• [Work required]: Transcribe the records that follow in their entirety, omitting any pictures.

Saved data entries
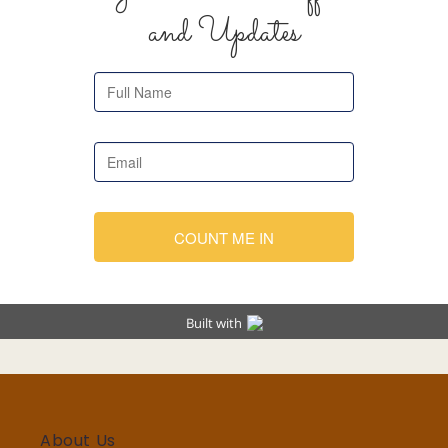
About Us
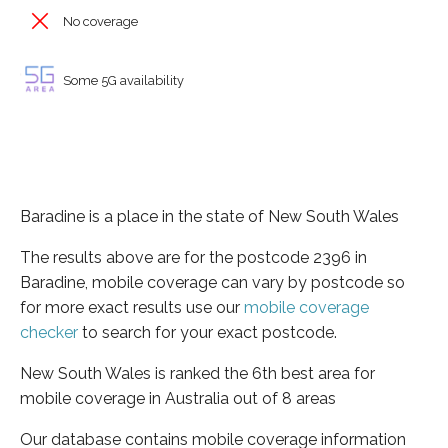
No coverage
Some 5G availability
Baradine is a place in the state of New South Wales
The results above are for the postcode 2396 in
Baradine, mobile coverage can vary by postcode so
for more exact results use our
mobile coverage
checker
to search for your exact postcode.
New South Wales is ranked the 6th best area for
mobile coverage in Australia out of 8 areas
Our database contains mobile coverage information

• [Written response]:
About Us
No coverage
Some 5G availability
Baradine is a place in the state of New South Wales
The results above are for the postcode 2396 in
Baradine, mobile coverage can vary by postcode so
for more exact results use our
mobile coverage
checker
to search for your exact postcode.
New South Wales is ranked the 6th best area for
mobile coverage in Australia out of 8 areas
Our database contains mobile coverage information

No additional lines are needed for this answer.